MC Dropout and practical ideas for it

Thought to bring this might be interesting for in terms of playing with customizing training loops or just would spark more interesting practical ideas.

At very short (in my interpretation):
Folks (in paper below) show that using dropout technique is equivalent to Bayesian NN’s. Bayesian inference is good when there is not enough data or there are significant sparse regions in training data.

Monte-Carlo Dropout (MC Dropout) at the end means applying dropout during predictions (not just training). Obviously that lowers overall model performance, but suppose to make model more uncertain when it should. For example when input data are far away from data it was trained on.

My experience with it was accidental, when I kept forgetting switch to eval() mode in my NMT model, and trying to debug why it translates the same phrase 5 different ways. Some of the translations were quite…creative.

Since it is easy to explore it (add dropout during predictions) I thought of a few it might bring practical value:

  1. Conditional GANs different sorts of - make critic less predictable for a generator and help with mode collapse.
  2. Regression with NNs (which is discussed in the paper). The less model sure - the higher variance we will receive in predictions.
  3. Make classification decisions based on several predictions (i.e. quorum) made for the same input - if variance too high - we can automatically capture that model is just not sure about what it is predicting.

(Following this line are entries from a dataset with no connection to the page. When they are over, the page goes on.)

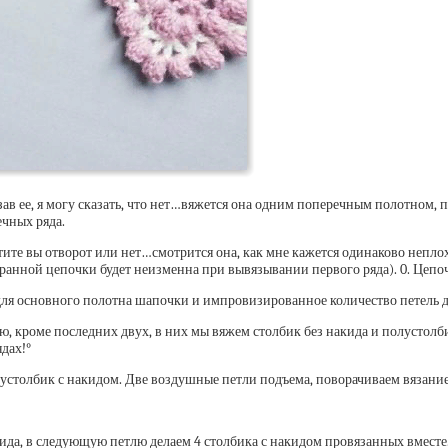
ав ее, я могу сказать, что нет…вяжется она одним поперечным полотном, п
ечных ряда.
е вы отворот или нет…смотрится она, как мне кажется одинаково неплохо ч
бранной цепочки будет неизменна при вывязывании первого ряда). 0. Цепо
для основного полотна шапочки и импровизированное количество петель д
ю, кроме последних двух, в них мы вяжем столбик без накида и полустолб
дах!°
олустолбик с накидом. Две воздушные петли подъема, поворачиваем вязание
акида, в следующую петлю делаем 4 столбика с накидом провязанных вмест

We show that a neural network with arbitrary depth and
non-linearities, with dropout applied before every weight
layer, is mathematically equivalent to an approximation
to the probabilistic deep Gaussian process (Damianou &
Lawrence, 2013) (marginalised over its covariance function
parameters). We would like to stress that no simplifying as-
sumptions are made on the use of dropout in the literature,
and that the results derived are applicable to any network
architecture that makes use of dropout exactly as it appears
in practical applications.

Also this thread Uncertainty in Deep Learning (Bayesian networks, Gaussian processes)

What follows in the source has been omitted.